- To do
Set down exactly the lines of the records from the top to the line containing "In onze webshop vind je een greep uit onze"; include both.
Materials provided Block Start
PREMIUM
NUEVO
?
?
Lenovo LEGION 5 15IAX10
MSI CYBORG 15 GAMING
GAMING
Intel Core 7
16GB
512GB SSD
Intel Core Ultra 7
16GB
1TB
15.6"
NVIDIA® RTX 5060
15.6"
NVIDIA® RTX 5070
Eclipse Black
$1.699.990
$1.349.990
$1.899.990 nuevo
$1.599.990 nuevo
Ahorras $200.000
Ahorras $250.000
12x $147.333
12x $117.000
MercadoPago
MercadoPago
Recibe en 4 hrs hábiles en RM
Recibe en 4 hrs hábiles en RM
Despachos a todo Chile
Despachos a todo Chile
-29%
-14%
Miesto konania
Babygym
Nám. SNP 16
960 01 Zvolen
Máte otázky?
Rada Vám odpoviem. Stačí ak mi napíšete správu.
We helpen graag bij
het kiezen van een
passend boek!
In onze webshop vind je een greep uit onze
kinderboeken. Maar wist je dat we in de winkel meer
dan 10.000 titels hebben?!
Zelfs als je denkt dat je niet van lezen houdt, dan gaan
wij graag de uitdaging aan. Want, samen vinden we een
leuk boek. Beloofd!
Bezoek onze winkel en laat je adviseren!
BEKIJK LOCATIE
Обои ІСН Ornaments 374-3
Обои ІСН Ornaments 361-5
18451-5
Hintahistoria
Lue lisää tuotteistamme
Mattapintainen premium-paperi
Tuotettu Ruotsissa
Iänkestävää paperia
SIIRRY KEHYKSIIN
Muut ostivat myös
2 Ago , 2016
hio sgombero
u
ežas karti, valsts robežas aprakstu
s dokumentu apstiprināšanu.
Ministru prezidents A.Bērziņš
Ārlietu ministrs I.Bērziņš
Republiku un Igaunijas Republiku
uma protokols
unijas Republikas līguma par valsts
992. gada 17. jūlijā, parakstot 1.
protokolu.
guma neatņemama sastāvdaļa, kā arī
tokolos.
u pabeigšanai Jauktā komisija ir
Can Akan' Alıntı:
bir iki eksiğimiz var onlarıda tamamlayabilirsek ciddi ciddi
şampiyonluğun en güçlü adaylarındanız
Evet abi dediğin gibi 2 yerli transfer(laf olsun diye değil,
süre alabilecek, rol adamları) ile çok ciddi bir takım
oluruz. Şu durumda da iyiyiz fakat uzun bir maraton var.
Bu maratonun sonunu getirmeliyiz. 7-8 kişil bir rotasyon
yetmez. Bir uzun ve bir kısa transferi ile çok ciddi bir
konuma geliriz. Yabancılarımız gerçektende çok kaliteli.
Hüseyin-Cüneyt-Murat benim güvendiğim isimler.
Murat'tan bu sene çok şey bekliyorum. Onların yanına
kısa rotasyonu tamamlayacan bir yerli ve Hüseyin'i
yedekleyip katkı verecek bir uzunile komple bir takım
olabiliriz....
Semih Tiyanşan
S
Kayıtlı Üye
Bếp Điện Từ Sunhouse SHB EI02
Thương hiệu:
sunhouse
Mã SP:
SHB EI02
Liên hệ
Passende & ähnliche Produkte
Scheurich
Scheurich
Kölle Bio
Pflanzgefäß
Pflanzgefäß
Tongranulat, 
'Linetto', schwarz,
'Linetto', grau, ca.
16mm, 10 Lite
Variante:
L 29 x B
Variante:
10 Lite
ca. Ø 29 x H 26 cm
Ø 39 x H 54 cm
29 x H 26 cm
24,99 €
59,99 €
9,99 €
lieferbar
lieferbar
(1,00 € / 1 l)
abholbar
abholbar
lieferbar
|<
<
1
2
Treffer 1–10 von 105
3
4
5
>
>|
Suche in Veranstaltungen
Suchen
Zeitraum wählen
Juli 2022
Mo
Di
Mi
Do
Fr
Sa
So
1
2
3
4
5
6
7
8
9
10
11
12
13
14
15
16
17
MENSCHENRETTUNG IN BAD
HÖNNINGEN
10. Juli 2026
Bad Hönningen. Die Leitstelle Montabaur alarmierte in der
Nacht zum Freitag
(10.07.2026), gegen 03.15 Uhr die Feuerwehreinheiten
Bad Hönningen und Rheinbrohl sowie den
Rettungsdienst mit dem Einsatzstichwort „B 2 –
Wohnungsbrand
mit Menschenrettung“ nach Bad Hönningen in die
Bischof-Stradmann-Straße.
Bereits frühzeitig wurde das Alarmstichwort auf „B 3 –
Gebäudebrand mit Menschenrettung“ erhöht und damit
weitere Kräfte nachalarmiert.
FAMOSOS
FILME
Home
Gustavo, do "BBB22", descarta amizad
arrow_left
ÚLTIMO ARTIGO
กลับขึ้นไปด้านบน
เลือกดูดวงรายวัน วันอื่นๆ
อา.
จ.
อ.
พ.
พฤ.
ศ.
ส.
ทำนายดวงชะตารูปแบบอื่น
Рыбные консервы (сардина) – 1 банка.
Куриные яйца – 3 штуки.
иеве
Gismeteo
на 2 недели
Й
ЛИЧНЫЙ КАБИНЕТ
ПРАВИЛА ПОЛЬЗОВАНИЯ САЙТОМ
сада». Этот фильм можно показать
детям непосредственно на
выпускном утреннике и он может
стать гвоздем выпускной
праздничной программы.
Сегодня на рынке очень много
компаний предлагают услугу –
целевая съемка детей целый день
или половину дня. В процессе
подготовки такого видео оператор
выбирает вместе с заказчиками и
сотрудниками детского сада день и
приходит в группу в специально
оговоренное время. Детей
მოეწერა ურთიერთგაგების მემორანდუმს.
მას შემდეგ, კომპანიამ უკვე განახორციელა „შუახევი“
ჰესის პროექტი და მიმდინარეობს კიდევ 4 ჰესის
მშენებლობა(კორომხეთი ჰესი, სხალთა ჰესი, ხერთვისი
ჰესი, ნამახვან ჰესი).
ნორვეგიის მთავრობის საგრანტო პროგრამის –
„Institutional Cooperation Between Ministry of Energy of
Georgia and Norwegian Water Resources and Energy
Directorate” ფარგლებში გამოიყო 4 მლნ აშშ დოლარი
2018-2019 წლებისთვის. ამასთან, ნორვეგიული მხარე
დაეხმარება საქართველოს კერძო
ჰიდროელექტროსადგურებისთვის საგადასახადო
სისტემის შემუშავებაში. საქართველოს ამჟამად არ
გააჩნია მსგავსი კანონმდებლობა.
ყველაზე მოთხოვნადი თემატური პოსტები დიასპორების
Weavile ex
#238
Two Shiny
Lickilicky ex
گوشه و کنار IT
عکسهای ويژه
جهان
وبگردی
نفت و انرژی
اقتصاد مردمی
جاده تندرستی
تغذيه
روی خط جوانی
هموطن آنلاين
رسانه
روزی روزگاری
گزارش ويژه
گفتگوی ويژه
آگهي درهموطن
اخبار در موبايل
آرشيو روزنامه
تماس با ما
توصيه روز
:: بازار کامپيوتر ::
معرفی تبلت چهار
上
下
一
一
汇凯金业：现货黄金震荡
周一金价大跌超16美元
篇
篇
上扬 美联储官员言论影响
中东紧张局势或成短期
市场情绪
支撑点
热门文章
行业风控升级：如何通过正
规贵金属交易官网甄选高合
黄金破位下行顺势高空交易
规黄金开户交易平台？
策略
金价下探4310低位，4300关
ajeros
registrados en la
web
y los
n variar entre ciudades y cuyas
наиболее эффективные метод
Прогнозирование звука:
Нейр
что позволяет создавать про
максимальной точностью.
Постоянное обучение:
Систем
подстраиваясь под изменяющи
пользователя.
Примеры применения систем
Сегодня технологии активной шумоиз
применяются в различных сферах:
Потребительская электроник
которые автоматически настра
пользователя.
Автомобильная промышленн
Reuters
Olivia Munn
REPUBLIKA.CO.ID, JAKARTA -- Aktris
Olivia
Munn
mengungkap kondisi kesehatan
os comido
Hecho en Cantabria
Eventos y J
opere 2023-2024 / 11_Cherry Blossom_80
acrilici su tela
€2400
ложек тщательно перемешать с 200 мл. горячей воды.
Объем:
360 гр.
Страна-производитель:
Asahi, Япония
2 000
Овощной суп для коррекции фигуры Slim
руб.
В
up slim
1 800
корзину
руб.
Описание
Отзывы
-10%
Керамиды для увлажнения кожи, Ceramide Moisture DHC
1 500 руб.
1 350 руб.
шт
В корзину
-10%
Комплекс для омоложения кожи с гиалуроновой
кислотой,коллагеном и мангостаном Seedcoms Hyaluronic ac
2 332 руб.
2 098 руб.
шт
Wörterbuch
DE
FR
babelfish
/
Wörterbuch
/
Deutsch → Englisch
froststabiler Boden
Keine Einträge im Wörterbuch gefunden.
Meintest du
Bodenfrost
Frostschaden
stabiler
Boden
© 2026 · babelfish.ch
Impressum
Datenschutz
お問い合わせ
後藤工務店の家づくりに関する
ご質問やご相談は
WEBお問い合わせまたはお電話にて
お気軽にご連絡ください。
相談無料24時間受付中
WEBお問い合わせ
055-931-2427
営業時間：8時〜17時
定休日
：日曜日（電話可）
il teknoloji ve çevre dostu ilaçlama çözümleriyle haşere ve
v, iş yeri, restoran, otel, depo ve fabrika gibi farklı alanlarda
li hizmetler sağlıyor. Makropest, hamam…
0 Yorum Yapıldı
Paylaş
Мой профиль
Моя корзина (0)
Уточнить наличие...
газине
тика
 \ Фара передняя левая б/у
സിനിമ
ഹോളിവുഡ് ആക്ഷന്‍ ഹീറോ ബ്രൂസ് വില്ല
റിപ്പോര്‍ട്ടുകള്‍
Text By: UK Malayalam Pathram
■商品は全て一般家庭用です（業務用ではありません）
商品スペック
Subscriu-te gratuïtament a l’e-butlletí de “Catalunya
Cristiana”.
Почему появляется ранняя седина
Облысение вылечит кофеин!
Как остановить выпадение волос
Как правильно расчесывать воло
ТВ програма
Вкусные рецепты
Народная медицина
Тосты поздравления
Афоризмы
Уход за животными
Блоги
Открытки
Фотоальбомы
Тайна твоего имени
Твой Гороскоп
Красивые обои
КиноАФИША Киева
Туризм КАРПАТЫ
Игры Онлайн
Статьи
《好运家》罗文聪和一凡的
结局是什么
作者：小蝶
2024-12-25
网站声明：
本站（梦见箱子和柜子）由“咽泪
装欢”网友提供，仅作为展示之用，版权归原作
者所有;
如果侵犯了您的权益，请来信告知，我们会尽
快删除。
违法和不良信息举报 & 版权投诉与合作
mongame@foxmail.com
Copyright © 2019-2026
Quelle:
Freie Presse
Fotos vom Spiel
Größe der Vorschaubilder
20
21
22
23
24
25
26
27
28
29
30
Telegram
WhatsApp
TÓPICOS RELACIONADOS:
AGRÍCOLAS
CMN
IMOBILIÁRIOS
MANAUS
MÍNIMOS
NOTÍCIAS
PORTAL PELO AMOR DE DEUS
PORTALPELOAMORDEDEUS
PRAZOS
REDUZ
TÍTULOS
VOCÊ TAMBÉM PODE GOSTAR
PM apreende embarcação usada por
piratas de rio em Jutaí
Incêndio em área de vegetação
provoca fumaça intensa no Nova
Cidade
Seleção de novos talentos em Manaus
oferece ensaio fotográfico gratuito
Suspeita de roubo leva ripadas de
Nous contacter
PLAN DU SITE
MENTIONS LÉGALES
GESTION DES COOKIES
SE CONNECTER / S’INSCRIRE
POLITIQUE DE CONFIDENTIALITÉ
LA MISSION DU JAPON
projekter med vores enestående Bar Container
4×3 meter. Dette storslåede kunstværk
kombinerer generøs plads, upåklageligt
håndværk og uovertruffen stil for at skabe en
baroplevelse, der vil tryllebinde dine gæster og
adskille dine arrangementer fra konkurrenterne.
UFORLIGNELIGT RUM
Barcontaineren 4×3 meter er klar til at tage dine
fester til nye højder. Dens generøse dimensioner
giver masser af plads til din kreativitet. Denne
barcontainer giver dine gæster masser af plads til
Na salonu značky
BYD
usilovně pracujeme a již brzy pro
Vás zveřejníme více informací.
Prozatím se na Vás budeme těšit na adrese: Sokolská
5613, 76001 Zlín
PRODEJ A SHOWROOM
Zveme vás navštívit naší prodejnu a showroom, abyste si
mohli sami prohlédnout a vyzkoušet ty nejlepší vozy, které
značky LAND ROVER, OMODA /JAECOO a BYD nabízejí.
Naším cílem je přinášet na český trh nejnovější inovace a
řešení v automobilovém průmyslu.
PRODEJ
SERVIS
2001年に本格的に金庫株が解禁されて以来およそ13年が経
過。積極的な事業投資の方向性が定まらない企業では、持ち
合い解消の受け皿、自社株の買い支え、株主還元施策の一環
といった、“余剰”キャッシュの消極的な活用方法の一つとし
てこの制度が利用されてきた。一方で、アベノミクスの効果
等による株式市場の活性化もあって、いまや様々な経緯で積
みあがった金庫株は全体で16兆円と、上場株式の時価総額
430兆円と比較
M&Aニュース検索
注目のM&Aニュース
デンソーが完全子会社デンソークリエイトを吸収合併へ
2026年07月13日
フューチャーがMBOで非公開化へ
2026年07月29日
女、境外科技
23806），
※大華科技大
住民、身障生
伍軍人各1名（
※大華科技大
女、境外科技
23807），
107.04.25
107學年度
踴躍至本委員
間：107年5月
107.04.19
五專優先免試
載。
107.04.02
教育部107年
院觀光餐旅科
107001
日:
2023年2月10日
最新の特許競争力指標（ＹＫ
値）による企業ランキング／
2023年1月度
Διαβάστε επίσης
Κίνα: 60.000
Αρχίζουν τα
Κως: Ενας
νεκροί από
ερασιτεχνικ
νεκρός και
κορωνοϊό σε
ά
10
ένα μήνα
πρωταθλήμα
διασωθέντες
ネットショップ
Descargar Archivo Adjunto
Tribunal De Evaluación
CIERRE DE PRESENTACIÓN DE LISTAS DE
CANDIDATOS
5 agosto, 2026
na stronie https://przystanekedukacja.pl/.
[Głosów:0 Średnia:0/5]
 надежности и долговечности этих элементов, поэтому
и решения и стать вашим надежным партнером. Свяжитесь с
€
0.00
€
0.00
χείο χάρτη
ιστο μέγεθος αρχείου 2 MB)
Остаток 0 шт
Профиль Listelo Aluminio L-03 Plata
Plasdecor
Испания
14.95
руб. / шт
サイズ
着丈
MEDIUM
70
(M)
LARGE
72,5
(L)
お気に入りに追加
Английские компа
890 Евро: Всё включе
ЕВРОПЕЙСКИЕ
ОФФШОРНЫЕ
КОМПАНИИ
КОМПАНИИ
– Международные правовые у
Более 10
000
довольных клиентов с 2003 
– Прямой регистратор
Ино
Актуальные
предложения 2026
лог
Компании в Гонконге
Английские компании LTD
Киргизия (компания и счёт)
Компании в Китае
Materials provided Block End
- Exercise answer
PREMIUM
NUEVO
?
?
Lenovo LEGION 5 15IAX10
MSI CYBORG 15 GAMING
GAMING
Intel Core 7
16GB
512GB SSD
Intel Core Ultra 7
16GB
1TB
15.6"
NVIDIA® RTX 5060
15.6"
NVIDIA® RTX 5070
Eclipse Black
$1.699.990
$1.349.990
$1.899.990 nuevo
$1.599.990 nuevo
Ahorras $200.000
Ahorras $250.000
12x $147.333
12x $117.000
MercadoPago
MercadoPago
Recibe en 4 hrs hábiles en RM
Recibe en 4 hrs hábiles en RM
Despachos a todo Chile
Despachos a todo Chile
-29%
-14%
Miesto konania
Babygym
Nám. SNP 16
960 01 Zvolen
Máte otázky?
Rada Vám odpoviem. Stačí ak mi napíšete správu.
We helpen graag bij
het kiezen van een
passend boek!
In onze webshop vind je een greep uit onze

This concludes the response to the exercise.